Copy exactly the lines of the data below, beginning with the line with "選挙とは「勝てば官軍」で「勝つためにはどんな政策を掲" and ending with the line with "гіші післяобідні години.". Pictures are to be omitted.

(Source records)
-- Opening Marker --
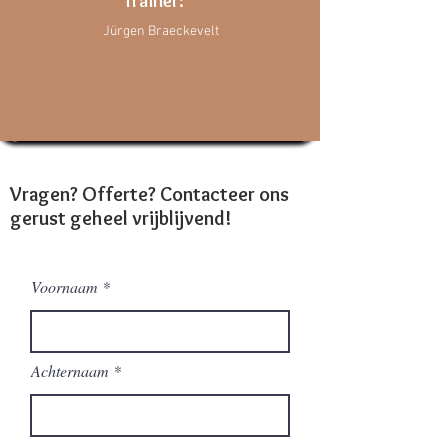
Trainer:
Jürgen Braeckevelt
Vragen? Offerte? Contacteer ons
gerust geheel vrijblijvend!
Voornaam
Achternaam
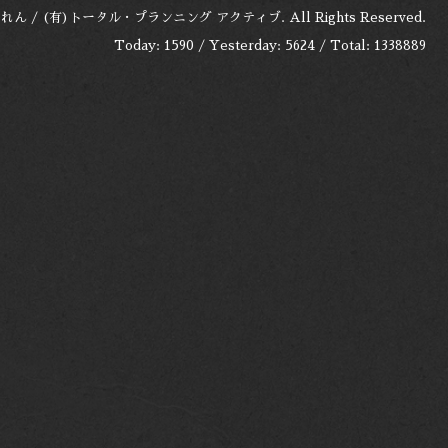
れん / (有)トータル・プランニング アクティブ
. All Rights Reserved.
Today:
1590
/ Yesterday:
5624
/ Total:
1338889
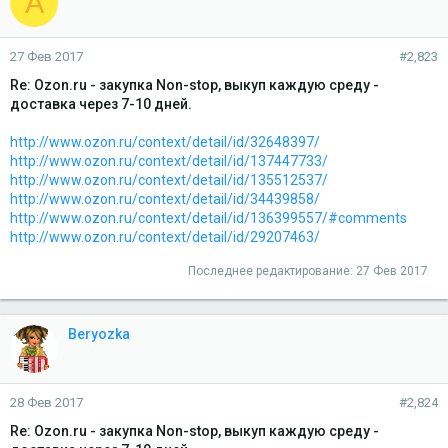
A
27 Фев 2017
#2,823
Re: Ozon.ru - закупка Non-stop, выкуп каждую среду -
доставка через 7-10 дней.
http://www.ozon.ru/context/detail/id/32648397/
http://www.ozon.ru/context/detail/id/137447733/
http://www.ozon.ru/context/detail/id/135512537/
http://www.ozon.ru/context/detail/id/34439858/
http://www.ozon.ru/context/detail/id/136399557/#comments
http://www.ozon.ru/context/detail/id/29207463/
Последнее редактирование:
27 Фев 2017
Beryozka
28 Фев 2017
#2,824
Re: Ozon.ru - закупка Non-stop, выкуп каждую среду -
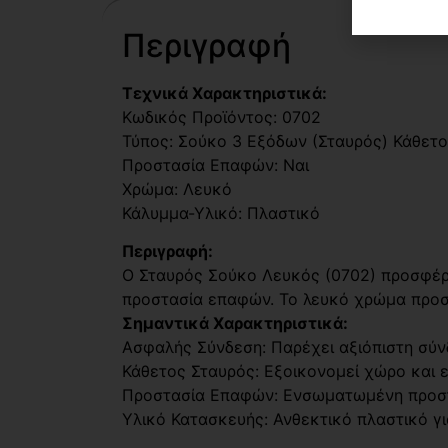
Περιγραφή
Τεχνικά Χαρακτηριστικά:
Κωδικός Προϊόντος: 0702
Τύπος: Σούκο 3 Εξόδων (Σταυρός) Κάθετο
Προστασία Επαφών: Ναι
Χρώμα: Λευκό
Κάλυμμα-Υλικό: Πλαστικό
Περιγραφή:
Ο Σταυρός Σούκο Λευκός (0702) προσφέρ
προστασία επαφών. Το λευκό χρώμα προσθ
Σημαντικά Χαρακτηριστικά:
Ασφαλής Σύνδεση: Παρέχει αξιόπιστη σύνδ
Κάθετος Σταυρός: Εξοικονομεί χώρο και 
Προστασία Επαφών: Ενσωματωμένη προστ
Υλικό Κατασκευής: Ανθεκτικό πλαστικό γι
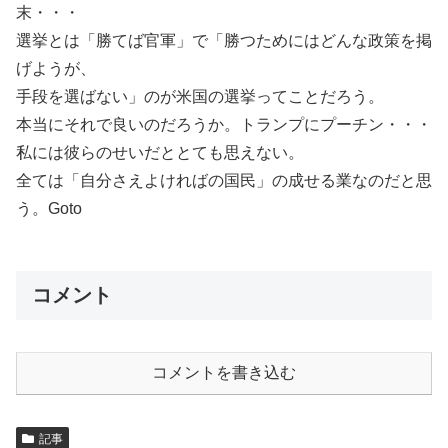
末・・・
選挙とは「勝てば官軍」で「勝つためにはどんな政策を掲
げようが、
手段を選ばない」のが米国の選挙ってことだろう。
本当にそれで良いのだろうか。トランプにプーチン・・・
私には彼らのせいだととても思えない。
全ては「自分さえよければの国民」の成せる業なのだと思
う。Goto
コメント
コメントを書き込む
記事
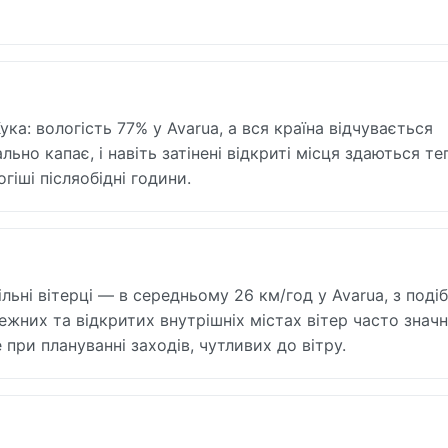
а: вологість 77% у Avarua, а вся країна відчувається
но капає, і навіть затінені відкриті місця здаються т
гіші післяобідні години.
льні вітерці — в середньому 26 км/год у Avarua, з поді
ежних та відкритих внутрішніх містах вітер часто знач
при плануванні заходів, чутливих до вітру.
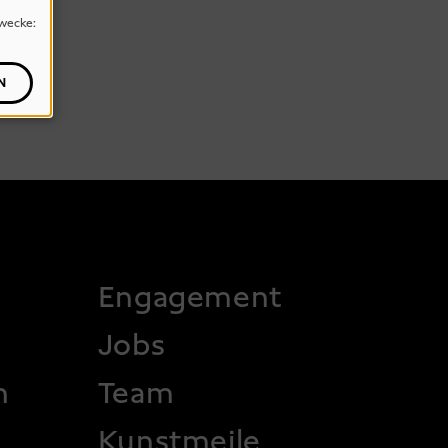
wecke:
N
 2
Engagement
Jobs
n
Team
Kunstmeile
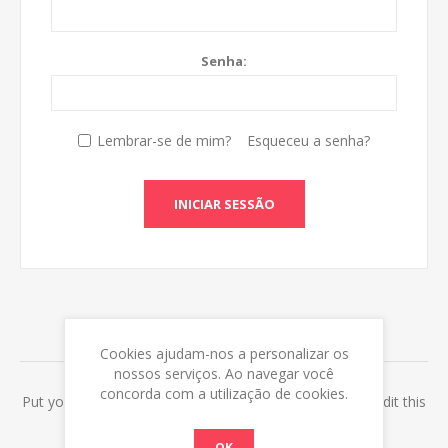
Senha:
Lembrar-se de mim?
Esqueceu a senha?
INICIAR SESSÃO
ABOUT LOGIN / REGISTRATION
Cookies ajudam-nos a personalizar os
nossos serviços. Ao navegar você
concorda com a utilização de cookies.
Put your login / registration information here. You can edit this
in the admin site.
OK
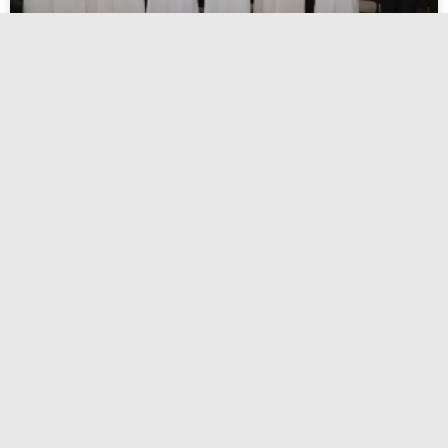
اعتماد أسماء المرشحين لانتخابات الاتحاد
الكويتي لكرة القدم
أبريل 27, 2026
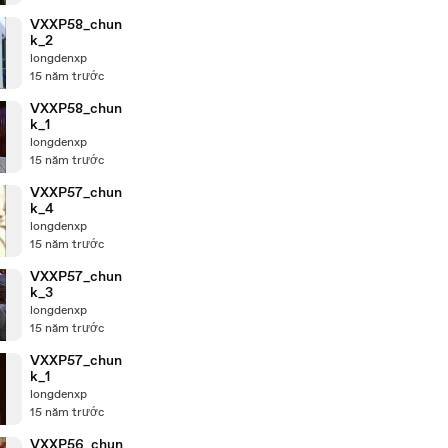
VXXP58_chun
k_2
longdenxp
15 năm trước
VXXP58_chun
k_1
longdenxp
15 năm trước
VXXP57_chun
k_4
longdenxp
15 năm trước
VXXP57_chun
k_3
longdenxp
15 năm trước
VXXP57_chun
k_1
longdenxp
15 năm trước
VXXP56_chun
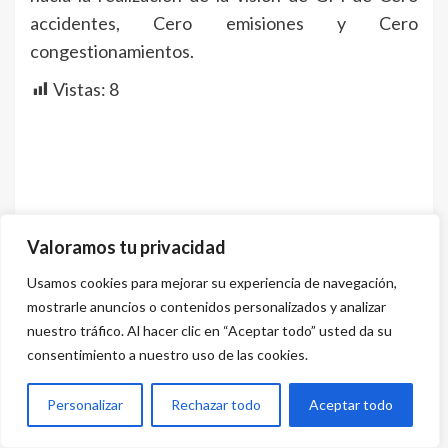
accidentes, Cero emisiones y Cero
congestionamientos.
Vistas:
8
Valoramos tu privacidad
Usamos cookies para mejorar su experiencia de navegación,
mostrarle anuncios o contenidos personalizados y analizar
nuestro tráfico. Al hacer clic en “Aceptar todo” usted da su
consentimiento a nuestro uso de las cookies.
Personalizar
Rechazar todo
Aceptar todo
-- Closing Marker --
Exercise solution:
選挙とは「勝てば官軍」で「勝つためにはどんな政策を掲
げようが、
手段を選ばない」のが米国の選挙ってことだろう。
本当にそれで良いのだろうか。トランプにプーチン・・・
私には彼らのせいだととても思えない。
全ては「自分さえよければの国民」の成せる業なのだと思
う。Goto
コメント
コメントを書き込む
記事
а: вологість 77% у Avarua, а вся країна відчувається
но капає, і навіть затінені відкриті місця здаються т
гіші післяобідні години.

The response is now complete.